What is expected.
Make the copy match the entries below exactly, with no pictures carried over.

[Page-level text extractions]
━━━━━━

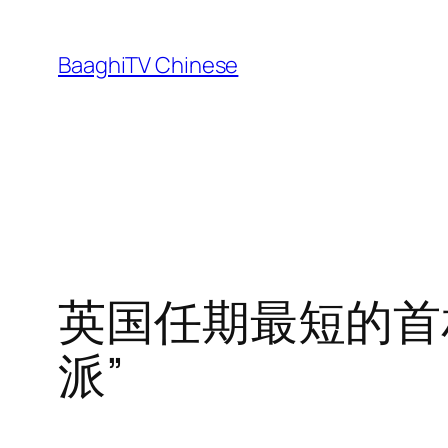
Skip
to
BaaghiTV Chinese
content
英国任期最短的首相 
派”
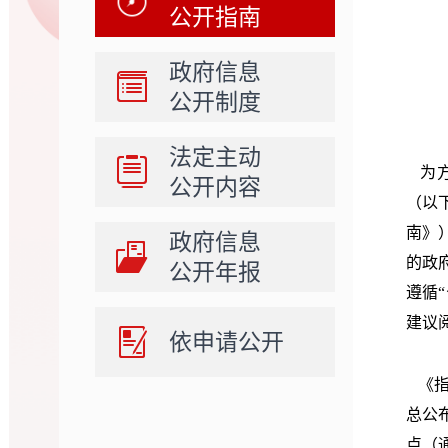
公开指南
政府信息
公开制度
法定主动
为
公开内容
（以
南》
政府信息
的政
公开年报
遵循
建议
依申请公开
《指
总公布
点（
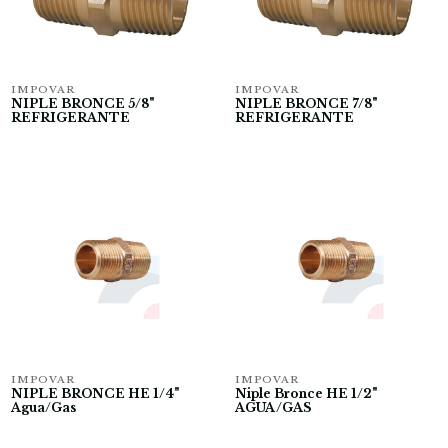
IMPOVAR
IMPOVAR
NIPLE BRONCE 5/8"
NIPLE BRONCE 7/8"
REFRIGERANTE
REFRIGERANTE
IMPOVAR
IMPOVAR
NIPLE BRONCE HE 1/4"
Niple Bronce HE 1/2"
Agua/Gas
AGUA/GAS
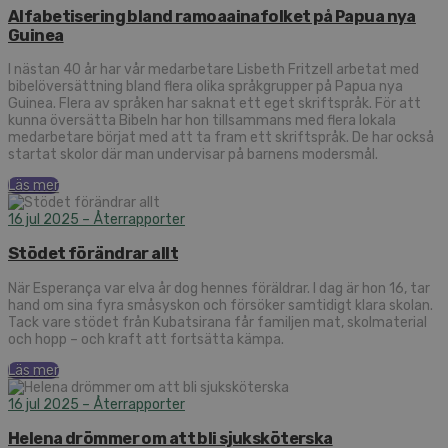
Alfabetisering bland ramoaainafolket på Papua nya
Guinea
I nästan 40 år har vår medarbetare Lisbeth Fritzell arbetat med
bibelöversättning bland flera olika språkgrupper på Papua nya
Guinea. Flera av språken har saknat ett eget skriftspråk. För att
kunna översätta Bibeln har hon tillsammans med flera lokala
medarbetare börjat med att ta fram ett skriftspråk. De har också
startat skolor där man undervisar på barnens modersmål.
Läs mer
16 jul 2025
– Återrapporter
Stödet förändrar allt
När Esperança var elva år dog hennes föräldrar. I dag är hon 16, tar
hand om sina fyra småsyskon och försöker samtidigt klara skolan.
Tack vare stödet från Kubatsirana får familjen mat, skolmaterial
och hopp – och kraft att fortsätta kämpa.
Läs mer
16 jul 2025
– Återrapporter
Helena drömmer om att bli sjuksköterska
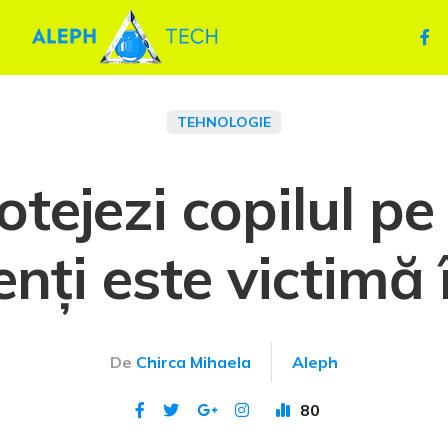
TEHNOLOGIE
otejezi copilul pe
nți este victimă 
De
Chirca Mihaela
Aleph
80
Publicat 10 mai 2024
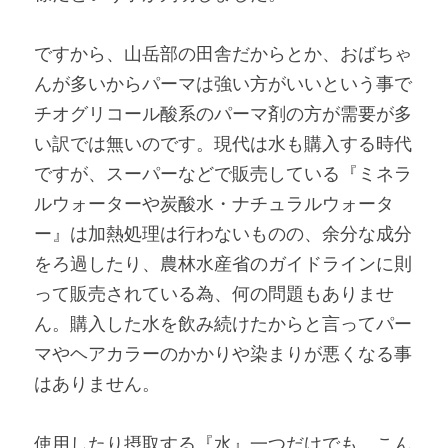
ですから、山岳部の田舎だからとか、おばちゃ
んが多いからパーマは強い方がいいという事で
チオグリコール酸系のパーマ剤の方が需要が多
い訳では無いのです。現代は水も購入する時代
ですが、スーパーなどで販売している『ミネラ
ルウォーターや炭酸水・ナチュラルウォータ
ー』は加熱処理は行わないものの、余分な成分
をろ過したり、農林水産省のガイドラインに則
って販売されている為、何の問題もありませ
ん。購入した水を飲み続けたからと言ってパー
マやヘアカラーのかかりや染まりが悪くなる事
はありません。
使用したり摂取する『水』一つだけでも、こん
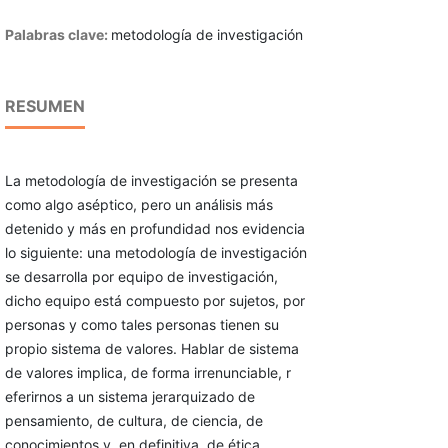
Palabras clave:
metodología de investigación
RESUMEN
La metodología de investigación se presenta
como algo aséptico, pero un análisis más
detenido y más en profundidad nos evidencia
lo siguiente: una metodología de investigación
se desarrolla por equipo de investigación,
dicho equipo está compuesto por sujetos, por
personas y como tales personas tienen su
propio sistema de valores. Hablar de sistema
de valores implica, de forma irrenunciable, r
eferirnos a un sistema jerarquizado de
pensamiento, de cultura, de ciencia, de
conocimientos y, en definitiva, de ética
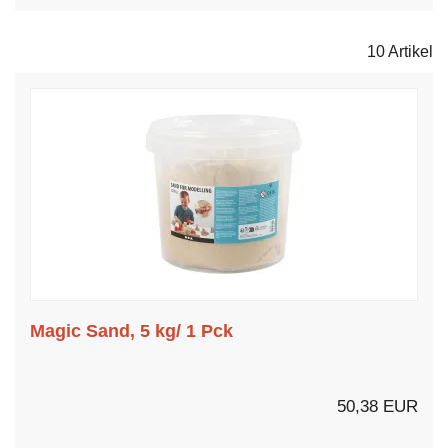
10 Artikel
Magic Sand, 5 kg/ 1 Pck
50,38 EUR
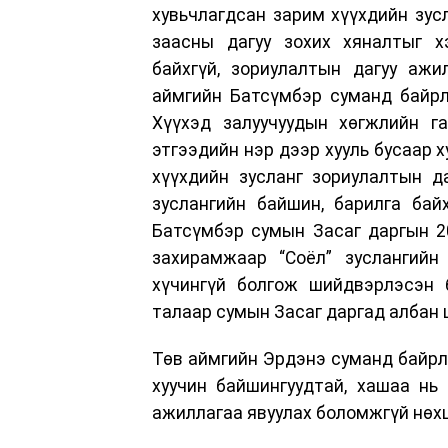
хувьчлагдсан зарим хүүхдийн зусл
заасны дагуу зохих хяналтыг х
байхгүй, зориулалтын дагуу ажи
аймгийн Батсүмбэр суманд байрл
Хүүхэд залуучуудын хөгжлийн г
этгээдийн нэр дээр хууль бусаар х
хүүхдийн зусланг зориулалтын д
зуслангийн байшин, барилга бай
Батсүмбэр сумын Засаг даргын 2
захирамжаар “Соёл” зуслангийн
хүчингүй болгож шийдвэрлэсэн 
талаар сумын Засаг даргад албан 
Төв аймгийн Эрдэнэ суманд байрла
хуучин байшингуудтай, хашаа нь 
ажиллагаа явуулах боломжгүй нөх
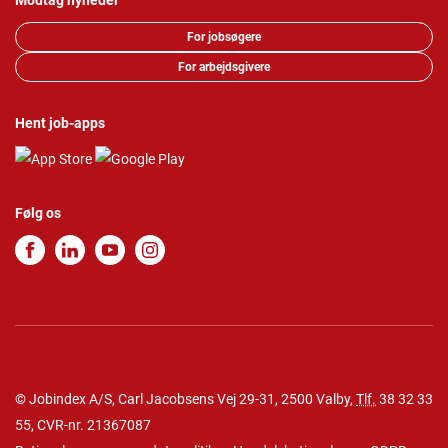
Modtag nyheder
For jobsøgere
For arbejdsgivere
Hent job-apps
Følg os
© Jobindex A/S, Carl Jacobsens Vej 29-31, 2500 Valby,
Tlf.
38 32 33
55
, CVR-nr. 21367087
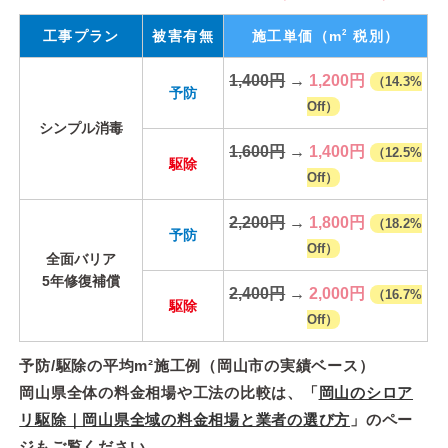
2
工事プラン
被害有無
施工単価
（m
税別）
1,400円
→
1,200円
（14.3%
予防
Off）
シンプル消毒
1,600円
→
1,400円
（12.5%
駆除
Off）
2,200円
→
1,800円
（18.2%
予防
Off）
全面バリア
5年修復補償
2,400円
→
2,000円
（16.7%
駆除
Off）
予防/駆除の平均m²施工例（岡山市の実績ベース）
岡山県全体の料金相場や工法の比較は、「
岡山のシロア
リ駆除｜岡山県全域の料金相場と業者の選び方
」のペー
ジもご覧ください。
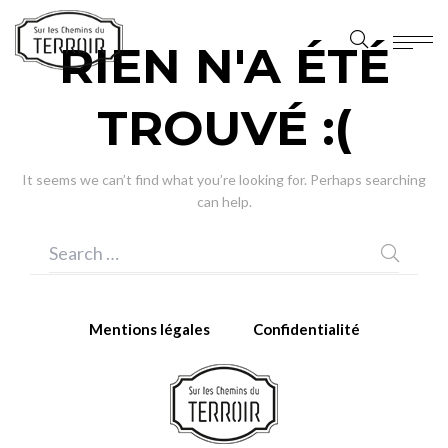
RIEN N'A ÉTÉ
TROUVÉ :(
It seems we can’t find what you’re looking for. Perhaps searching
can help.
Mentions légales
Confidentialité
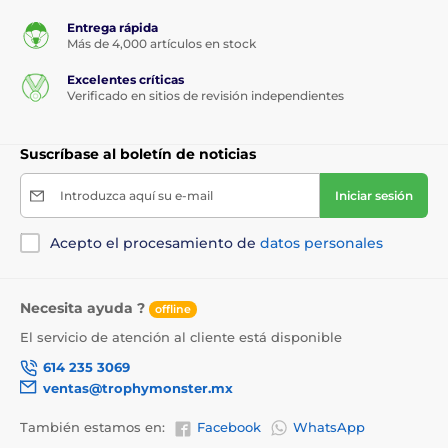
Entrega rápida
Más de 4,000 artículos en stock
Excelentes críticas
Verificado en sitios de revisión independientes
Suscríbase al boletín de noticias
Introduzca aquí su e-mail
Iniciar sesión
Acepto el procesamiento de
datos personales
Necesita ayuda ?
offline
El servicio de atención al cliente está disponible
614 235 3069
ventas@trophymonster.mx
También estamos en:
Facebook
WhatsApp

━━━━━━

Your solution.
Skip
to
BaaghiTV Chinese
content
英国任期最短的首相 
派”
公开指南
政府信息
公开制度
法定主动
为
公开内容
（以
南》
政府信息
的政
公开年报
遵循
建议
依申请公开
《指
总公布
点（
IMPOVAR
IMPOVAR
NIPLE BRONCE 5/8"
NIPLE BRONCE 7/8"
REFRIGERANTE
REFRIGERANTE
IMPOVAR
IMPOVAR
NIPLE BRONCE HE 1/4"
Niple Bronce HE 1/2"
Agua/Gas
AGUA/GAS
Alfabetisering bland ramoaainafolket på Papua nya
Guinea
I nästan 40 år har vår medarbetare Lisbeth Fritzell arbetat med
bibelöversättning bland flera olika språkgrupper på Papua nya
Guinea. Flera av språken har saknat ett eget skriftspråk. För att
kunna översätta Bibeln har hon tillsammans med flera lokala
medarbetare börjat med att ta fram ett skriftspråk. De har också
startat skolor där man undervisar på barnens modersmål.
Läs mer
16 jul 2025
– Återrapporter
Stödet förändrar allt
När Esperança var elva år dog hennes föräldrar. I dag är hon 16, tar
hand om sina fyra småsyskon och försöker samtidigt klara skolan.
Tack vare stödet från Kubatsirana får familjen mat, skolmaterial
och hopp – och kraft att fortsätta kämpa.
Läs mer
16 jul 2025
– Återrapporter
Helena drömmer om att bli sjuksköterska
TEHNOLOGIE
otejezi copilul pe
nți este victimă 
De
Chirca Mihaela
Aleph
80
Publicat 10 mai 2024
ですから、山岳部の田舎だからとか、おばちゃ
んが多いからパーマは強い方がいいという事で
チオグリコール酸系のパーマ剤の方が需要が多
い訳では無いのです。現代は水も購入する時代
ですが、スーパーなどで販売している『ミネラ
ルウォーターや炭酸水・ナチュラルウォータ
ー』は加熱処理は行わないものの、余分な成分
をろ過したり、農林水産省のガイドラインに則
って販売されている為、何の問題もありませ
ん。購入した水を飲み続けたからと言ってパー
マやヘアカラーのかかりや染まりが悪くなる事
はありません。
使用したり摂取する『水』一つだけでも、こん
Palabras clave:
metodología de investigación
RESUMEN
La metodología de investigación se presenta
como algo aséptico, pero un análisis más
detenido y más en profundidad nos evidencia
lo siguiente: una metodología de investigación
se desarrolla por equipo de investigación,
dicho equipo está compuesto por sujetos, por
personas y como tales personas tienen su
propio sistema de valores. Hablar de sistema
de valores implica, de forma irrenunciable, r
eferirnos a un sistema jerarquizado de
pensamiento, de cultura, de ciencia, de
conocimientos y, en definitiva, de ética
10 Artikel
Magic Sand, 5 kg/ 1 Pck
50,38 EUR
хувьчлагдсан зарим хүүхдийн зусл
заасны дагуу зохих хяналтыг х
байхгүй, зориулалтын дагуу ажи
аймгийн Батсүмбэр суманд байрл
Хүүхэд залуучуудын хөгжлийн г
этгээдийн нэр дээр хууль бусаар х
хүүхдийн зусланг зориулалтын д
зуслангийн байшин, барилга бай
Батсүмбэр сумын Засаг даргын 2
захирамжаар “Соёл” зуслангийн
хүчингүй болгож шийдвэрлэсэн 
талаар сумын Засаг даргад албан 
Төв аймгийн Эрдэнэ суманд байрла
хуучин байшингуудтай, хашаа нь 
ажиллагаа явуулах боломжгүй нөх
Modtag nyheder
For jobsøgere
For arbejdsgivere
Hent job-apps
Følg os
© Jobindex A/S, Carl Jacobsens Vej 29-31, 2500 Valby,
Tlf.
38 32 33
55
, CVR-nr. 21367087
2
工事プラン
被害有無
施工単価
（m
税別）
1,400円
→
1,200円
（14.3%
予防
Off）
シンプル消毒
1,600円
→
1,400円
（12.5%
駆除
Off）
2,200円
→
1,800円
（18.2%
予防
Off）
全面バリア
5年修復補償
2,400円
→
2,000円
（16.7%
駆除
Off）
予防/駆除の平均m²施工例（岡山市の実績ベース）
岡山県全体の料金相場や工法の比較は、「
岡山のシロア
リ駆除｜岡山県全域の料金相場と業者の選び方
」のペー
ジもご覧ください。
RIEN N'A ÉTÉ
TROUVÉ :(
It seems we can’t find what you’re looking for. Perhaps searching
can help.
Mentions légales
Confidentialité
Entrega rápida
Más de 4,000 artículos en stock
Excelentes críticas
Verificado en sitios de revisión independientes
Suscríbase al boletín de noticias
Introduzca aquí su e-mail
Iniciar sesión
Acepto el procesamiento de
datos personales
Necesita ayuda ?
offline
El servicio de atención al cliente está disponible
614 235 3069
ventas@trophymonster.mx
También estamos en:
Facebook
WhatsApp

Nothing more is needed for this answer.